That is a choice in itself. It doesn’t matter what we desire to do, if you’re driven to create then you have to participate in that act of creation. What you’re doing at that moment isn’t choosing to write but choosing the time to write. Time is the currency for creation. That applies to every creator working in any medium and is not restricted to writers.
Time is the currency for creation.
During the nineteenth-century labor movement, Robert Owen began the push for the eight-hour workday. It was he who coined the slogan “Eight hours labor, Eight hours recreation, Eight hours rest.” Since then, it’s been co-opted by labor movements and labor organizations across the world. Most artists I know have to work full-time jobs (sometimes many)—art is often secondary to that work. That leaves sixteen hours (if we’re lucky) to divide between rest and creation. From the onset, many of us are already limited in the amount of time we can spend walking our path.
Time is finite. Once spent it cannot be reclaimed. If a creator is driven to create, then we need to learn to spend our time wisely. If we work full-time jobs, we’re already limited. We need to set priorities that permit us the time to create. That requires sacrifice. Choosing time means making sacrifices and cutting out other things that serve only as a distraction.
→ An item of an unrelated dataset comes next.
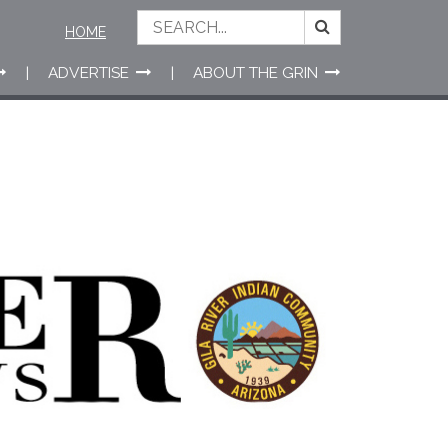
HOME
ADVERTISE
ABOUT THE GRIN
For me, that meant I quit playing video games. I stopped watching movies. Television went by the wayside. This year, I’ve significantly cut back on live sports as well—I no longer choose to sacrifice four hours to a football or baseball game, not when my time is limited.
As with the individual’s path of creation, the path of sacrifice will be different for each creator. The choices you make will be personal. But you’re going to have to make them. In the end, it’s up to you. It’s your choice.
1 This is a topic for another time, but I know many artists who have to work several jobs. For some it’s so they can afford health insurance, for others, it’s so they can afford food or rent. This only further limits their time, and further restricts their choices.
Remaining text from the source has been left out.